## Data records
********

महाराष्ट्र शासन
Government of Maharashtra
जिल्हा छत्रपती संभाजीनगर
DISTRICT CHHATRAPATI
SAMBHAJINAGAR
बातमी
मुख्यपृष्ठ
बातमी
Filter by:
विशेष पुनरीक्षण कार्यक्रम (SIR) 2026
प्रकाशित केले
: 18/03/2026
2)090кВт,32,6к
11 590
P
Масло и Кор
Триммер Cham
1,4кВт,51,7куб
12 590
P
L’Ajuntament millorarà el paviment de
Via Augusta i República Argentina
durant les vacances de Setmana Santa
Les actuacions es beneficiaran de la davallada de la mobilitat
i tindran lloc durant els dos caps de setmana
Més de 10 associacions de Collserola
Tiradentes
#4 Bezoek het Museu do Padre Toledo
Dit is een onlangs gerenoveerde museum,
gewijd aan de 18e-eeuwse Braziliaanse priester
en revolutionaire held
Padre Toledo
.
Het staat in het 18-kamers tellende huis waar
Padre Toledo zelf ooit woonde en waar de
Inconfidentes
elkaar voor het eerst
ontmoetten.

********

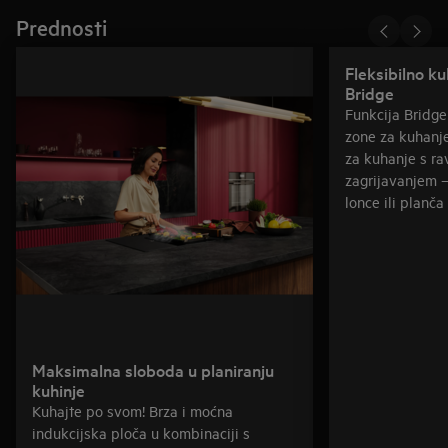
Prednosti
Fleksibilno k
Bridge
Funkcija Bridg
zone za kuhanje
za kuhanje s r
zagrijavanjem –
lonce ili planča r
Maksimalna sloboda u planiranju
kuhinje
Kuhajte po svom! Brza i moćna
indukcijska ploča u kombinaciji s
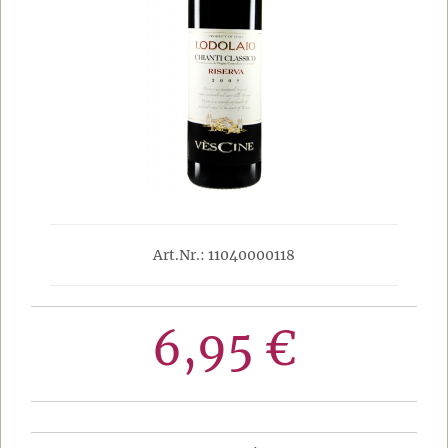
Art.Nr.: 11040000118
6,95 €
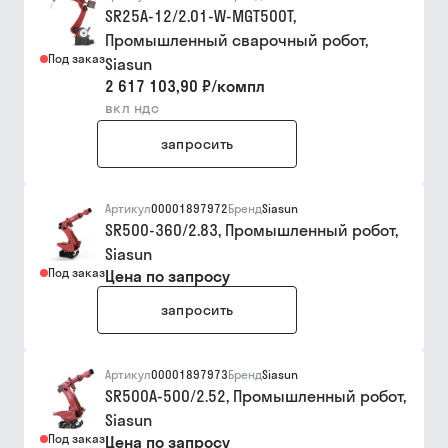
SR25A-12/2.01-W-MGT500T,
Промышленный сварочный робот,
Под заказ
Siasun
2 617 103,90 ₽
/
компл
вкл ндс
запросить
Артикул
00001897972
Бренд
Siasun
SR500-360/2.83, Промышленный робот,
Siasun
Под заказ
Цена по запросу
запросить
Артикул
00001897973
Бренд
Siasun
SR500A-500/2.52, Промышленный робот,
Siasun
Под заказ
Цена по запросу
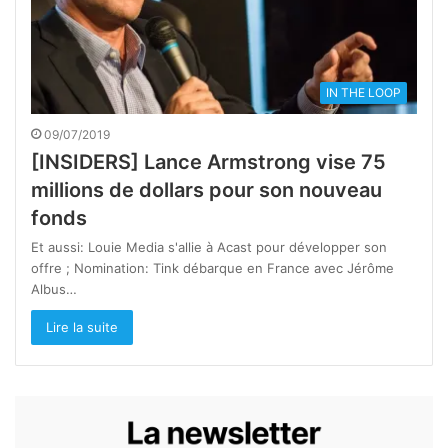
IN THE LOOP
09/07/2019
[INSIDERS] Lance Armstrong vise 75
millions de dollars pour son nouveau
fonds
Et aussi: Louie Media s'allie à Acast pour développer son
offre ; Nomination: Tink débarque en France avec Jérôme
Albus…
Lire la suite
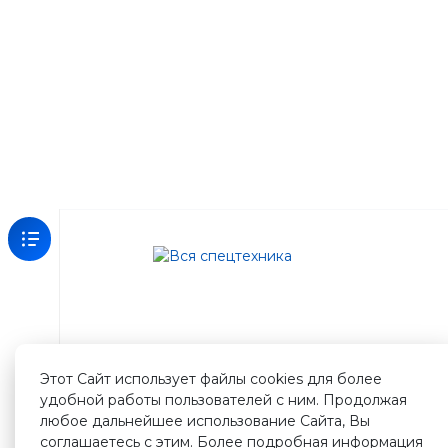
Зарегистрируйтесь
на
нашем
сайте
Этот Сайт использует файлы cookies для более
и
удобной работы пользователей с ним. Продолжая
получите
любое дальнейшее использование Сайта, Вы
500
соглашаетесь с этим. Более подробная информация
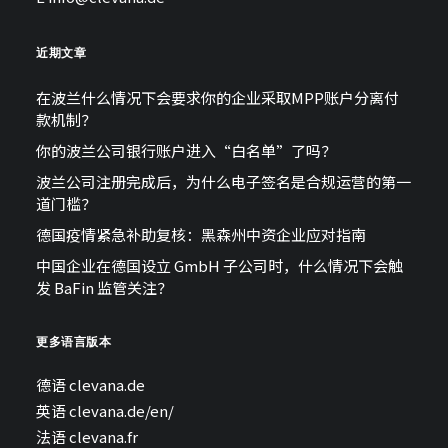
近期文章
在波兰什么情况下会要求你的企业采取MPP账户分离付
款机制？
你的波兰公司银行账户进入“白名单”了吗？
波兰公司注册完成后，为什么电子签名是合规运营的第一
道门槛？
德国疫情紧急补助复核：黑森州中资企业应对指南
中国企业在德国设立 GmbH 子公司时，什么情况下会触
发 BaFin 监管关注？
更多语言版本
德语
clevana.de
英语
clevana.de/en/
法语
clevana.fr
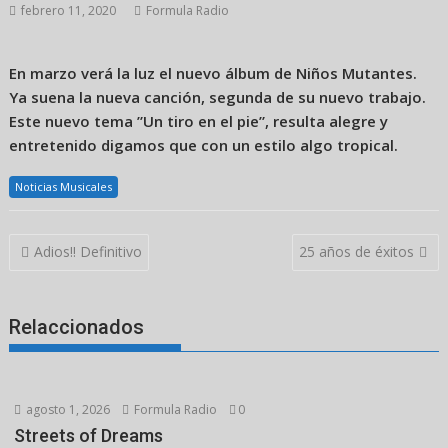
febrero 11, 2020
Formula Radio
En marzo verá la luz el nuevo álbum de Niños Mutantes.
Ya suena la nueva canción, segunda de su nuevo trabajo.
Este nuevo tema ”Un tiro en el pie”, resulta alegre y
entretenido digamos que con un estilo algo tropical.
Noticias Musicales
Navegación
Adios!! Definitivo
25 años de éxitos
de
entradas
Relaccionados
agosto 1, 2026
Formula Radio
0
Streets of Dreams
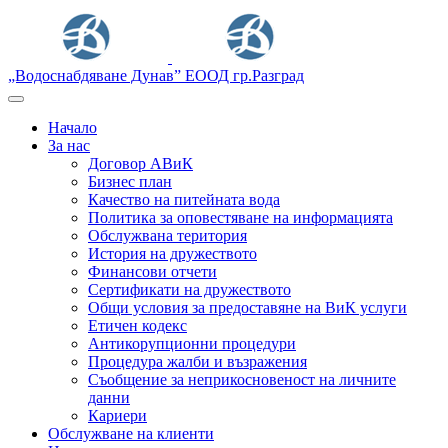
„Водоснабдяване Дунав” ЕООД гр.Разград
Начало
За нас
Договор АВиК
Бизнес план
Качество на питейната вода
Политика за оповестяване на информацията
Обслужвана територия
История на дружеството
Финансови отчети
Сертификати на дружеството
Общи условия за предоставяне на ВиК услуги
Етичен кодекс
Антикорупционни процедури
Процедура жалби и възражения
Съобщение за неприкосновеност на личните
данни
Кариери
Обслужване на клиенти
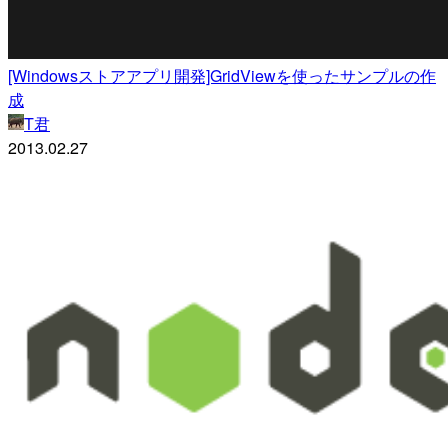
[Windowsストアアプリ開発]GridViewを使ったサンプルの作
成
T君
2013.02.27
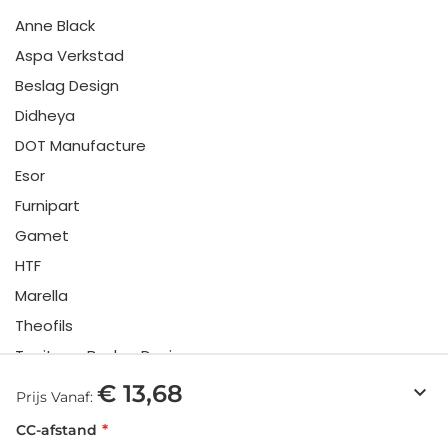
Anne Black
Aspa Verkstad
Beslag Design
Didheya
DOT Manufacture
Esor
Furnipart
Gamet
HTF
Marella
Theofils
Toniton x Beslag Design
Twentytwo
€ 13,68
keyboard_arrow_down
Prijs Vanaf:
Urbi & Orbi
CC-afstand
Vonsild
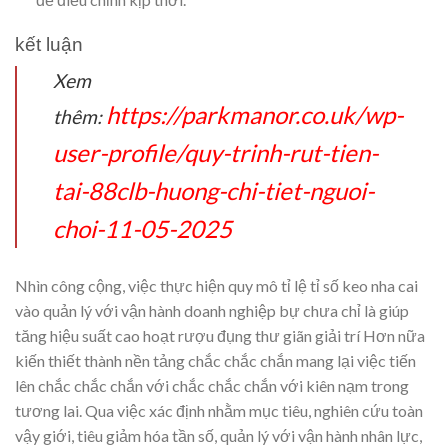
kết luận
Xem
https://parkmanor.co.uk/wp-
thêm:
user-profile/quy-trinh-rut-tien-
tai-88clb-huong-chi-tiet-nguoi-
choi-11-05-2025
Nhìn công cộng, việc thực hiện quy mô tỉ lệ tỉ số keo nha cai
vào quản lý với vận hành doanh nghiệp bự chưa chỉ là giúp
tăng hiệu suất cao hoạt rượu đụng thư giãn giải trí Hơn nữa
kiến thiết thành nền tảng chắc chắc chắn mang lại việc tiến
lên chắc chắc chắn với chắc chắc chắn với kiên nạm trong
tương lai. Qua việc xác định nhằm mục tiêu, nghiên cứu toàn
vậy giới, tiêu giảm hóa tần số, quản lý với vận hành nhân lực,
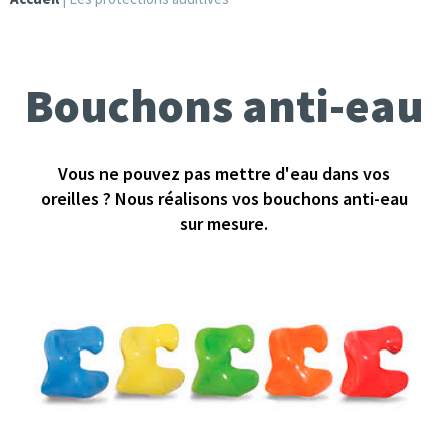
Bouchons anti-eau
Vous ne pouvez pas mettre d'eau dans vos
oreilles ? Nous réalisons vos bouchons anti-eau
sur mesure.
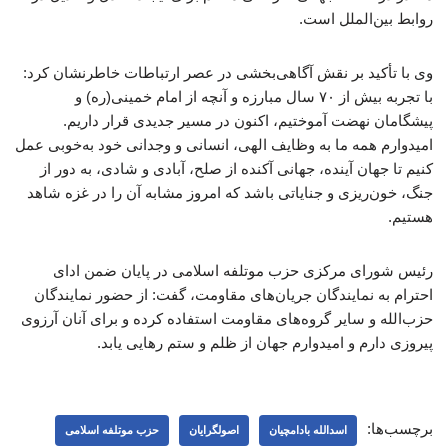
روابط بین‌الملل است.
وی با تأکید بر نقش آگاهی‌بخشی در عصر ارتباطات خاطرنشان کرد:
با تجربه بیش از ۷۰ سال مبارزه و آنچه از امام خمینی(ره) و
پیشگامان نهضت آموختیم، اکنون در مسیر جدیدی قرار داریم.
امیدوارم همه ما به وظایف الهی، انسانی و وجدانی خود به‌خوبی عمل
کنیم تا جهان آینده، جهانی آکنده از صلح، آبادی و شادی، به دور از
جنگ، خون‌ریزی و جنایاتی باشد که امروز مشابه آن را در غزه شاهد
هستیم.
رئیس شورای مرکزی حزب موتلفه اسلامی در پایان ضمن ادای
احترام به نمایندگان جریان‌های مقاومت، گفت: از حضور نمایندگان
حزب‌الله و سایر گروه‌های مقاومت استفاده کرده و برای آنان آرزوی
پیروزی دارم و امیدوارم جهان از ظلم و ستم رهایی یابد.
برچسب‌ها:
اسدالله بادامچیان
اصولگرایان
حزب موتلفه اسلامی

********

## What this task involves
Find the line with "Noticias Musicales" in the entries above. Set down exactly every line from it up to and including the line with "Обслужвана територия", images excluded.

## Written solution
Noticias Musicales
Navegación
Adios!! Definitivo
25 años de éxitos
de
entradas
Relaccionados
agosto 1, 2026
Formula Radio
0
Streets of Dreams
„Водоснабдяване Дунав” ЕООД гр.Разград
Начало
За нас
Договор АВиК
Бизнес план
Качество на питейната вода
Политика за оповестяване на информацията
Обслужвана територия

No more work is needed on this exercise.